Das neue Album von Rammstein (Liebe ist für alle da) ist (laut Standard 10.11.09) von der Bundesprüfstelle für jugendgefährdende Medien in Deutschland auf den Index gesetzt worden. Es darf ab nun nicht mehr beworben und nur mehr von Menschen ab 18 Jahren erworben werden. Einer der Vorwürfe: „Animation zu ungeschütztem Geschlechtsverkehr“.
Diskussionen über die Texte von Rammstein (die wohl Geschmacksache sind und für die hier keine Lanze gebrochen werden soll) sind im Web natürlich im Gange. [Siehe: Rammstein – Liebe Ist Für Alle Da Stand 10.11.09]

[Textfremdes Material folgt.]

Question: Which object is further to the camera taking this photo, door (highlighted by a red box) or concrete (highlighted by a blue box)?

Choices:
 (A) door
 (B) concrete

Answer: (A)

Es ergibt sich eine interessante Situation, wenn man bedenkt was das Oberhaupt der katholischen Kirche vor kurzem völlig unzensiert auf einem Flug nach Afrika verbreitet hat: „Man kann das Aids-Problem nicht durch die Verteilung von Kondomen regeln. Ihre Benutzung verschlimmert vielmehr das Problem“
[Papst Benedikt XVI. Kondome verschlimmern das Aids-Problem, Stand: 10.11.2009]
Hier könnte man sich fragen: Was ist die Freiheit der Kunst?

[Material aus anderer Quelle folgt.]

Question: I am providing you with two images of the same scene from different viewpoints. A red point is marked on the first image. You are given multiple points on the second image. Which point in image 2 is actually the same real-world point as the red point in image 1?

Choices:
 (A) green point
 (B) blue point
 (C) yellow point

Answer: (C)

Darf im Rahmen von politischer Propaganda, religiöser Verblendung und Kollektivzwang alles, im Rahmen der Kunst weniger gesagt werden? Diese Frage drängt sich auf.
Denn etwas Ähnliches ereignete sich vor kurzem in etwa dieser Art und Weise.
Die Werbeplakate von Blutsfreundschaft , dem aktuellen Film von Peter Kern stießen bei der Stadt Wien auf geharnischten Widerstand. Der Film der im österreichischen Neonazimilieu spielt, wollte, mit Mitteln die der Kunst eigen sind, Aufmerksamkeit erzeugen und gleichzeitig in der Werbekampagne die Realität zu Wort kommen lassen. Die mit Sprüchen wie „Soziale Wärme statt Woame“ [Hierzu eine differenzierte aber völlig anders geartete Kritik.] versehenen Plakate, die zur Bewerbung des Films dienen sollten und wie Werbeplakate einer rechtsextremen Partei gestaltet waren, wurden von der Gewista mit dem Argument abgelehnt „rechte Inhalte“ zu verbreiten. Die wegen des Effekts gewünschten Dreieckständer, die üblicherweise bei Wahlen zur Anwendung kommen und eine gewisse Authentizität vermittelt hätten, wurden verweigert. [Mit den Waffen der Rechtspopulisten, Stand 10.11.09]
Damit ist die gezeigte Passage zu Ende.